Het betoog van appellant dat een accountant zich als adviseur vaker tussen tegenstrijdige belangen bevindt en het juist een uitdaging is om bij dergelijke belangen beide partijen te helpen, kan hem evenmin baten. Immers, uit het bovenstaande blijkt dat appellant zich geen rekenschap heeft gegeven van het feit dat hij als accountant van de vennootschap waarvan ook klager deel uit maakte, de belangen van die vennootschap had behoren te dienen en niet, althans niet zonder dit kenbaar te maken, de belangen van twee vennoten zoals thans is gebeurd.

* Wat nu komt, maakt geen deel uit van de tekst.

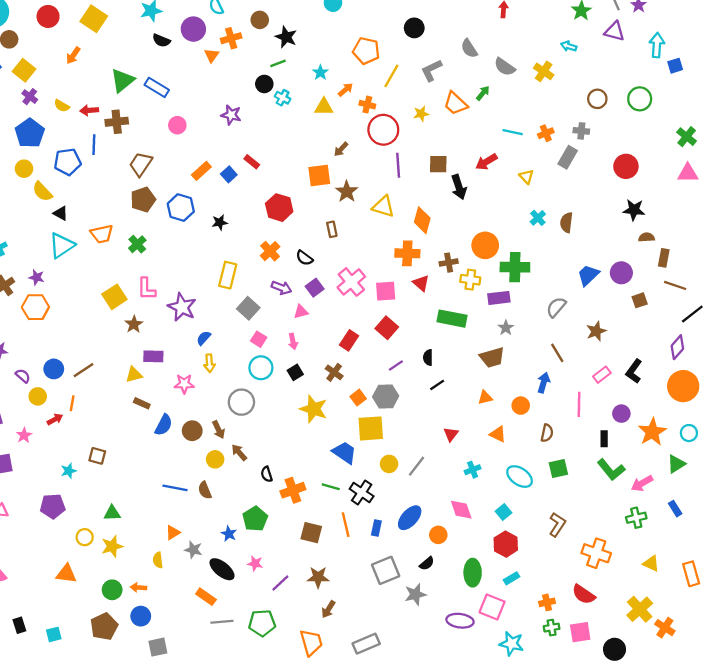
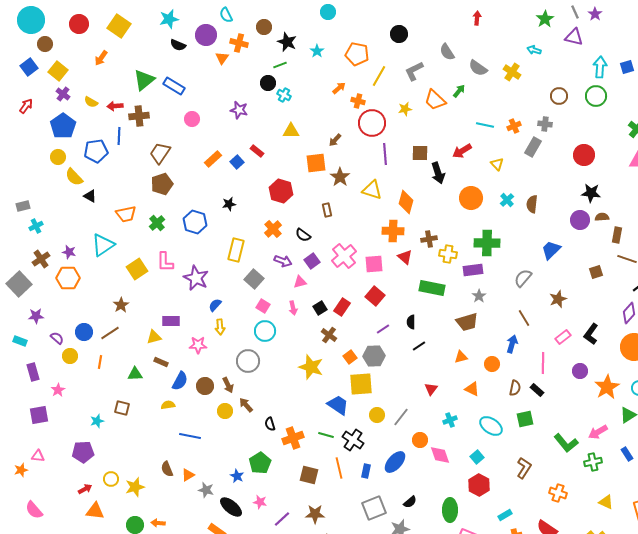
orange cross: (231, 38) -> (239, 43), turned 30
cyan arrow: (657, 45) -> (600, 67), moved
cyan star: (320, 73) -> (317, 51), moved
yellow triangle: (324, 107) -> (291, 131), moved
blue hexagon: (181, 208) -> (195, 222), moved
cyan triangle: (62, 245) -> (103, 245), moved
orange circle: (485, 245) -> (471, 198), moved
purple circle: (621, 273) -> (580, 220), moved
brown star: (134, 324) -> (121, 305), moved
black square: (295, 372) -> (320, 308), moved
red arrow: (55, 419) -> (85, 489), moved
black rectangle: (604, 439) -> (537, 390), moved, turned -48
green L-shape: (611, 470) -> (566, 443), moved
brown semicircle: (205, 490) -> (167, 469), moved
green triangle: (112, 513) -> (135, 374), moved
orange circle: (438, 535) -> (420, 440), moved
orange cross: (596, 553) -> (558, 493), size x0.7
yellow semicircle: (158, 560) -> (168, 405), moved, turned 88
cyan rectangle: (512, 578) -> (505, 515), moved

Uit de omstandigheid dat de beslissing, neergelegd in het arbitraal vonnis van 5 mei 2006 tussen klager enerzijds en de medevennoten anderzijds, volgens appellant vergelijkbaar is met hetgeen hij bij brief van 1 april 2004 reeds had voorgesteld, kan niet worden afgeleid dat appellant niet partijdig is geweest. Immers, die procedure is erop gericht geweest om het geschil aangaande de financiële afwikkeling na beëindiging van de vennootschap tussen klager en zijn medevennoten op te lossen, hetgeen los staat van de vraag of appellant, als accountant van de vennootschap, onpartijdig is geweest.
Ter zitting heeft appellant nog aangegeven dat na het gesprek op 7 januari 2004 G (eveneens werkzaam bij D) als adviseur aan klager is toegewezen en appellant de belangen van de medevennoten behartigde. Dit maakt het vorenstaande niet anders. Daargelaten dat een en ander niet expliciet uit de stukken blijkt en klager, naar zijn zeggen, hiervan niet op de hoogte is gesteld, heeft appellant ter zitting verklaard dat de werkzaamheden van G voornoemd onder zijn verantwoordelijkheid vielen.

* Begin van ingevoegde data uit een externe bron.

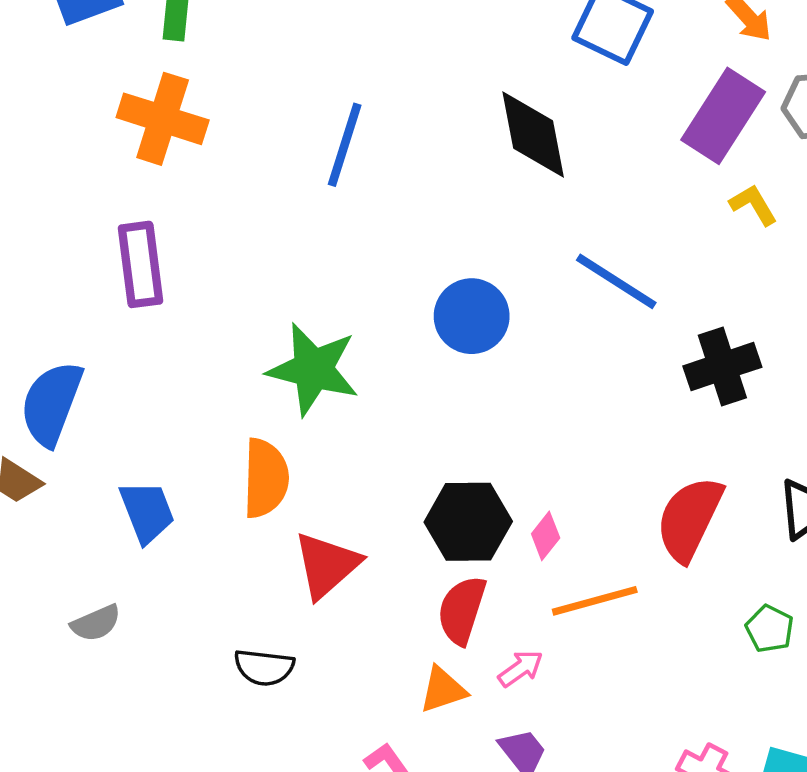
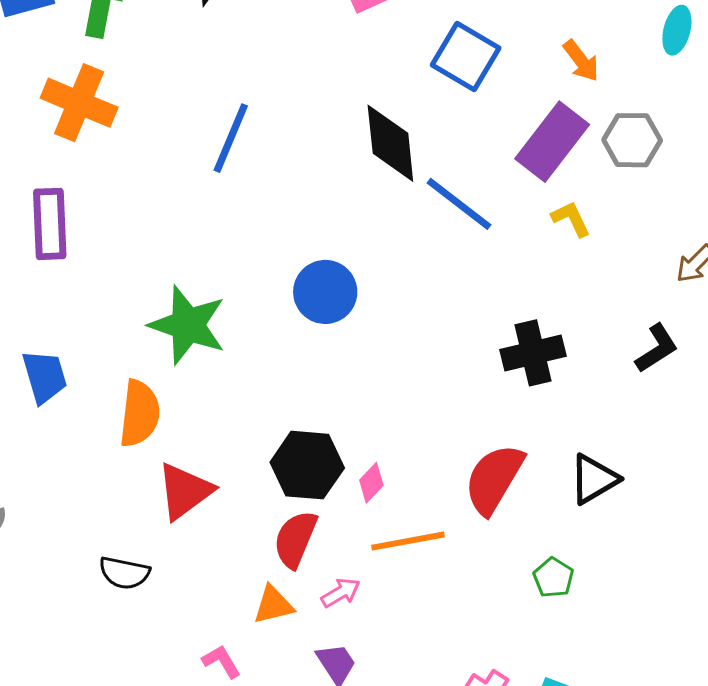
blue line: (616, 281) -> (459, 204), moved
blue trapezoid: (147, 512) -> (45, 377), moved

4.4 Het College is voorts van oordeel dat, gelet op het vorenstaande, de maatregel zoals opgelegd door de raad van tucht passend en geboden is.
4.5 Het vorenoverwogene leidt tot de slotsom dat het beroep van appellant wordt verworpen
4.6 Na te melden beslissing op het beroep berust op titel IV van de Wet AA en op
artikel 9 GBAA.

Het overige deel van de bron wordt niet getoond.